3. Extremely low levels of immigration, with migration rates below one.

In [32]:
%%sql
SELECT name,
       ROUND((birth_rate / death_rate), 2) AS birth_death_ratio, 
       population_growth,
       migration_rate
  FROM facts
 WHERE birth_death_ratio < 1
     AND population_growth < 1
     AND migration_rate < 1
 ORDER BY 4, 2, 3;

 * sqlite:///Desktop/factbook.db
Done.


name,birth_death_ratio,population_growth,migration_rate
Serbia,0.66,0.46,0.0
Japan,0.83,0.16,0.0
Romania,0.77,0.3,0.24
Bulgaria,0.62,0.58,0.29
Slovenia,0.74,0.26,0.37
Bosnia and Herzegovina,0.91,0.13,0.38
Poland,0.96,0.09,0.46
Belarus,0.8,0.2,0.7


The primary factor behind the sharp population decline in Eastern Europe is attributed to birth rates. Research from the Peterson Institute for International Economics (PIIE) indicates that the region's birth rates have decreased significantly since the dissolution of the Soviet Union.

However, the decline in birth rates alone is insufficient to counterbalance the combined effects of mortality and emigration. The Eastern European nations experienced multiple waves of emigration subsequent to the enlargement of the European Union's (EU) borders in 2004 and 2007. According to the PIIE, as of 2016, approximately 6.3 million Eastern European individuals had migrated to other EU member states.

Since 1970, there has been a persistent decline in birth rates within Japan. The fertility rate of Japan has been graphed alongside diverse predictions made over the years. Despite these predictions projecting an upward trajectory, the actual rates have consistently decreased with each passing period.

## Conclusion
<hr>

Throughout this project, we've utilized the CIA World Factbook data to pinpoint the leading and lagging regions globally. Our analysis hinges on demographic indicators such as population, mortality, and fertility.

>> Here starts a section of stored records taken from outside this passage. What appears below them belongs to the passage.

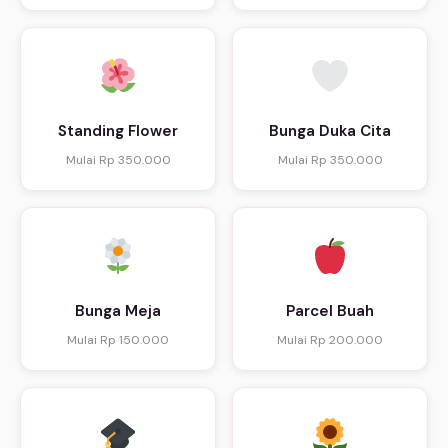
Standing Flower
Bunga Duka Cita
Mulai Rp 350.000
Mulai Rp 350.000
Bunga Meja
Parcel Buah
Mulai Rp 150.000
Mulai Rp 200.000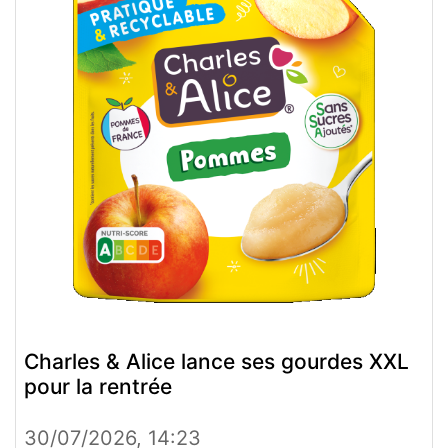
Charles & Alice lance ses gourdes XXL
pour la rentrée
30/07/2026, 14:23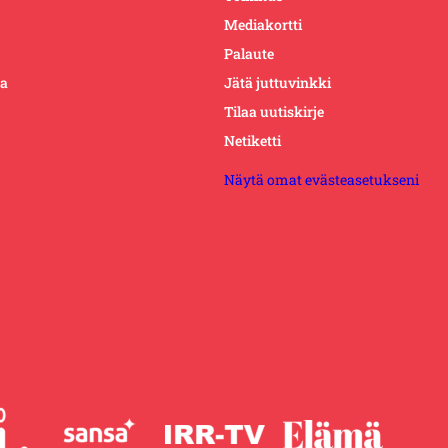
Mediakortti
Palaute
ta
Jätä juttuvinkki
Tilaa uutiskirje
Netiketti
Näytä omat evästeasetukseni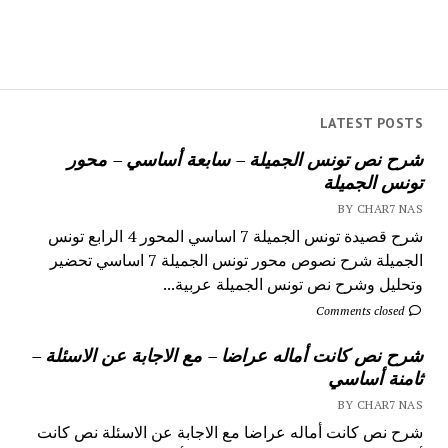
LATEST POSTS
شرح نص تونس الجميلة – سابعة أساسي – محور
تونس الجميلة
BY CHAR7 NAS
شرح قصيدة تونس الجميلة 7 اساسي المحور 4 الرابع تونس
الجميلة شرح نصوص محور تونس الجميلة 7 اساسي تحضير
وتحليل وشرح نص تونس الجميلة عربية...
Comments closed
شرح نص كانت أماله عراضا – مع الاجابة عن الاسئلة –
ثامنة أساسي
BY CHAR7 NAS
شرح نص كانت أماله عراضا مع الاجابة عن الاسئلة نص كانت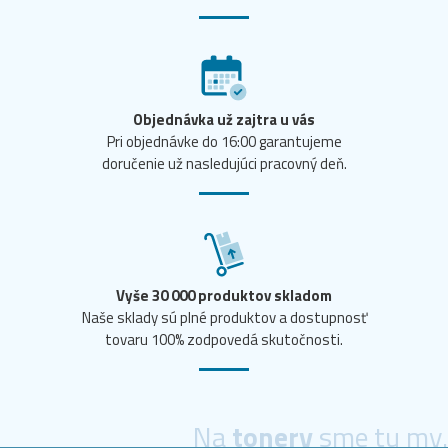
Objednávka už zajtra u vás
Pri objednávke do 16:00 garantujeme
doručenie už nasledujúci pracovný deň.
Vyše 30 000 produktov skladom
Naše sklady sú plné produktov a dostupnosť
tovaru 100% zodpovedá skutočnosti.
Na
tonery
sme tu my.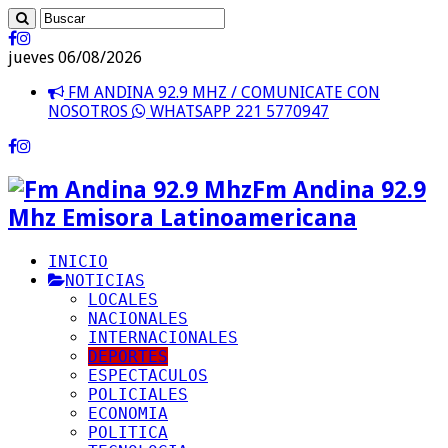
jueves 06/08/2026
FM ANDINA 92.9 MHZ / COMUNICATE CON
NOSOTROS
WHATSAPP 221 5770947
Fm Andina 92.9
Mhz Emisora Latinoamericana
INICIO
NOTICIAS
LOCALES
NACIONALES
INTERNACIONALES
DEPORTES
ESPECTACULOS
POLICIALES
ECONOMIA
POLITICA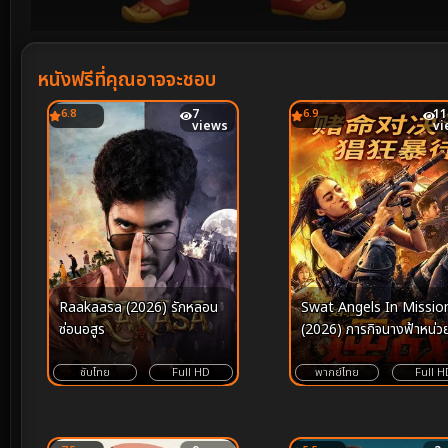
Volume
90%
หนังฟรีที่คุณอาจจะชอบ
6.8
7
6.9
11
views
vi
Raakaasa (2026) รักหลอน
Swat Angels In Missio
ซ่อนอสูร
(2026) ภารกิจนางฟ้าหน่ว
สวาท
ซับไทย
Full HD
พากย์ไทย
Full H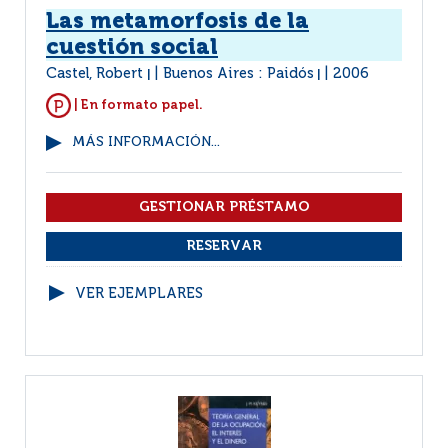
Las metamorfosis de la
cuestión social
Castel, Robert
Buenos Aires : Paidós
2006
|
|
| En formato papel.
MÁS INFORMACIÓN...
VER EJEMPLARES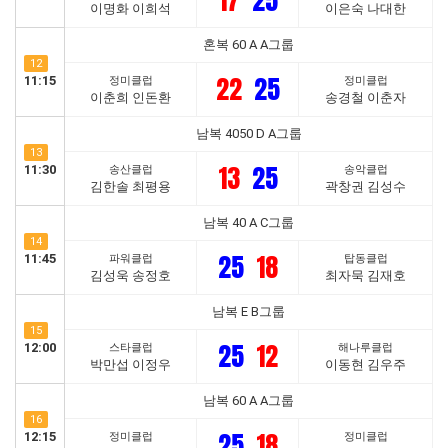
17
25
이명화 이희석
이은숙 나대한
혼복 60 A A그룹
12
22
25
11:15
정미클럽
정미클럽
이춘희 인돈환
송경철 이춘자
남복 4050 D A그룹
13
13
25
11:30
송산클럽
송악클럽
김한솔 최평용
곽창권 김성수
남복 40 A C그룹
14
25
18
11:45
파워클럽
탑동클럽
김성욱 송정호
최자묵 김재호
남복 E B그룹
15
25
12
12:00
스타클럽
해나루클럽
박만섭 이정우
이동현 김우주
남복 60 A A그룹
16
25
18
12:15
정미클럽
정미클럽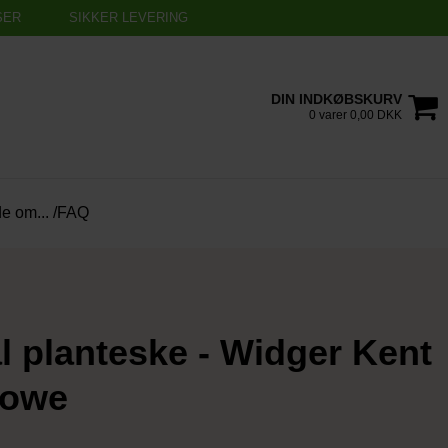
SER
SIKKER LEVERING
DIN INDKØBSKURV
0 varer 0,00 DKK
de om... /FAQ
 planteske - Widger Kent
towe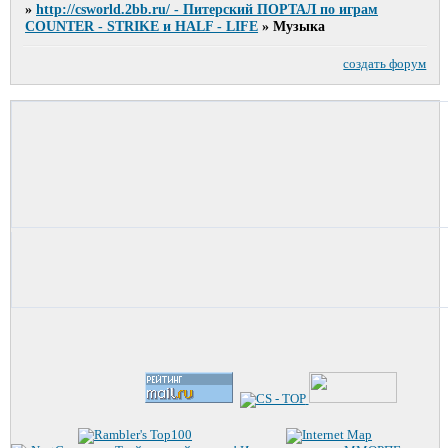
»
http://csworld.2bb.ru/ - Питерский ПОРТАЛ по играм
COUNTER - STRIKE и HALF - LIFE
»
Музыка
создать форум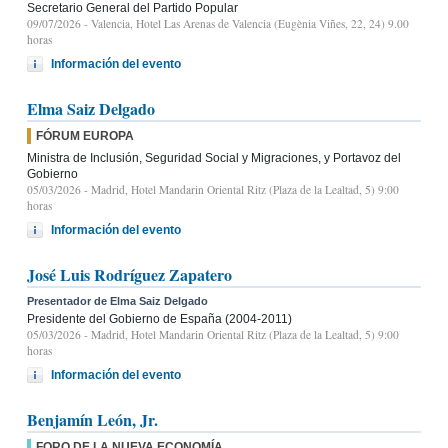
Secretario General del Partido Popular
09/07/2026
- Valencia, Hotel Las Arenas de Valencia (Eugènia Viñes, 22, 24) 9.00
horas
Información del evento
Elma Saiz Delgado
FÓRUM EUROPA
Ministra de Inclusión, Seguridad Social y Migraciones, y Portavoz del
Gobierno
05/03/2026
- Madrid, Hotel Mandarin Oriental Ritz (Plaza de la Lealtad, 5) 9:00
horas
Información del evento
José Luis Rodríguez Zapatero
Presentador de Elma Saiz Delgado
Presidente del Gobierno de España (2004-2011)
05/03/2026
- Madrid, Hotel Mandarin Oriental Ritz (Plaza de la Lealtad, 5) 9:00
horas
Información del evento
Benjamín León, Jr.
FORO DE LA NUEVA ECONOMÍA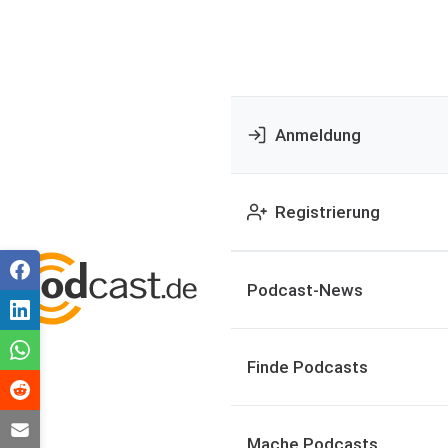
Anmeldung
Registrierung
Podcast-News
Finde Podcasts
Mache Podcasts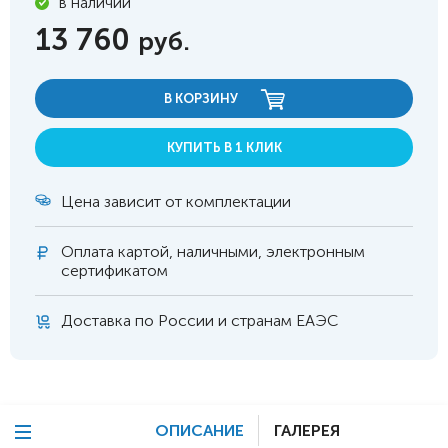
в наличии
13 760
руб.
В КОРЗИНУ
КУПИТЬ В 1 КЛИК
Цена зависит от комплектации
Оплата
картой, наличными, электронным
сертификатом
Доставка по России и странам ЕАЭС
ОПИСАНИЕ
ГАЛЕРЕЯ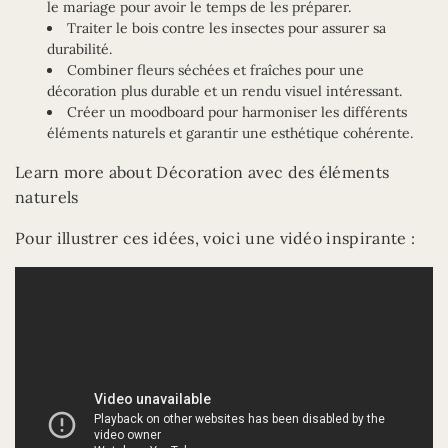
le mariage pour avoir le temps de les préparer.
Traiter le bois contre les insectes pour assurer sa
durabilité.
Combiner fleurs séchées et fraîches pour une
décoration plus durable et un rendu visuel intéressant.
Créer un moodboard pour harmoniser les différents
éléments naturels et garantir une esthétique cohérente.
Learn more about Décoration avec des éléments
naturels
Pour illustrer ces idées, voici une vidéo inspirante :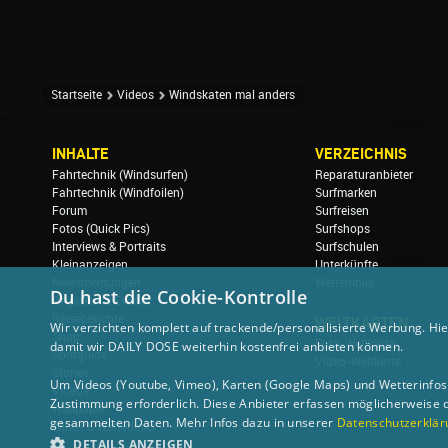
Startseite
Videos
Windskaten mal anders
INHALTE
VERZEICHNIS
Fahrtechnik (Windsurfen)
Reparaturanbieter
Fahrtechnik (Windfoilen)
Surfmarken
Forum
Surfreisen
Fotos (Quick Pics)
Surfshops
Interviews & Portraits
Surfschulen
Kleinanzeigen
Unterkünfte
Newsmeldungen
Wetterlinks
Du hast die Cookie-Kontrolle
Regatten & Events
Reiseberichte
WELTKARTEN
Wir verzichten komplett auf trackende/personalisierte Werbung. Hie
Shop
Foto-Weltkarte
damit wir DAILY DOSE weiterhin kostenfrei anbieten können.
Spotguide
Video-Weltkarte
Stories
Um Videos (Youtube, Vimeo), Karten (Google Maps) und Wetterinfos (
Videos
Zustimmung erforderlich. Diese Anbieter erfassen möglicherweise 
Wallpaper
gesammelten Daten. Mehr Infos dazu in unserer
Datenschutzerklär
Wind- & Wetterlinks
DETAILS ANZEIGEN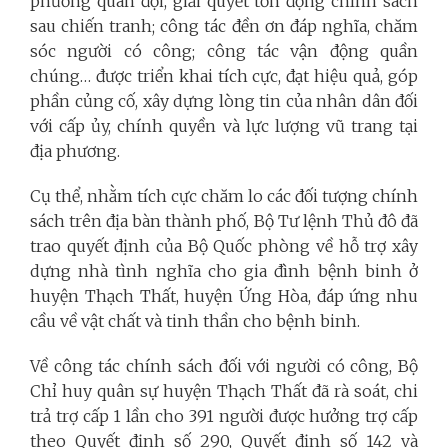
phương quân đội, giải quyết tồn đọng chính sách
sau chiến tranh; công tác đền ơn đáp nghĩa, chăm
sóc người có công; công tác vận động quần
chúng… được triển khai tích cực, đạt hiệu quả, góp
phần củng cố, xây dựng lòng tin của nhân dân đối
với cấp ủy, chính quyền và lực lượng vũ trang tại
địa phương.
Cụ thể, nhằm tích cực chăm lo các đối tượng chính
sách trên địa bàn thành phố, Bộ Tư lệnh Thủ đô đã
trao quyết định của Bộ Quốc phòng về hỗ trợ xây
dựng nhà tình nghĩa cho gia đình bệnh binh ở
huyện Thạch Thất, huyện Ứng Hòa, đáp ứng nhu
cầu về vật chất và tinh thần cho bệnh binh.
Về công tác chính sách đối với người có công, Bộ
Chỉ huy quân sự huyện Thạch Thất đã rà soát, chi
trả trợ cấp 1 lần cho 391 người được hưởng trợ cấp
theo Quyết định số 290, Quyết định số 142 và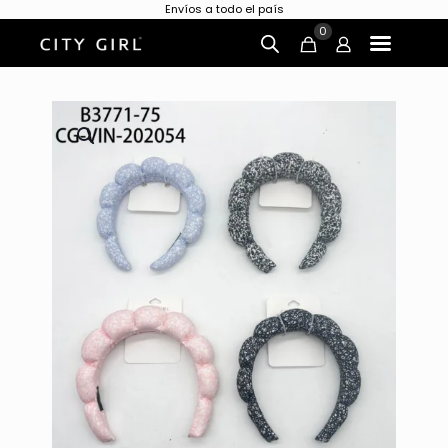
Envíos a todo el país
0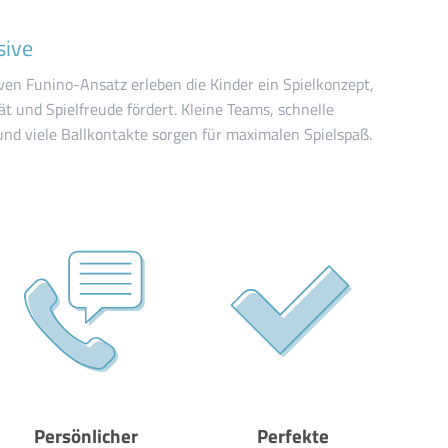
sive
ven Funino-Ansatz erleben die Kinder ein Spielkonzept,
tät und Spielfreude fördert. Kleine Teams, schnelle
nd viele Ballkontakte sorgen für maximalen Spielspaß.
Persönlicher
Perfekte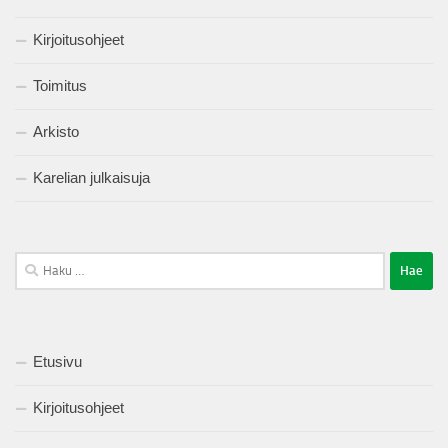
Kirjoitusohjeet
Toimitus
Arkisto
Karelian julkaisuja
Haku:
Etusivu
Kirjoitusohjeet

>- China, India, the United States, Indonesia, and Brazil, contributing to 46% of the global population, are the most populous countries. Notably, sparsely inhabited areas are mainly islands and dependencies.
>- In terms of population density, Macau, Monaco, Singapore, and Hong Kong emerge as more densely populated due to their limited land area. In contrast, Bangladesh, South Korea, and Japan exhibit high population density considering their larger land areas.
>- Fertility rates peak in Africa while being lowest in Europe and Asia. Some African (Lesotho, Guinea-Bissau) and Eastern European (Bulgaria, Lithuania, Serbia) nations report higher death rates. The Gulf Cooperation Council nations in the Middle East, conversely, have the lowest mortality rates.
>- Eastern and South-Eastern Europe are undergoing significant population declines, attributed to reduced birth rates, elevated mortality, and emigration. Even though Japan has optimistic projections, it's experiencing a population decrease.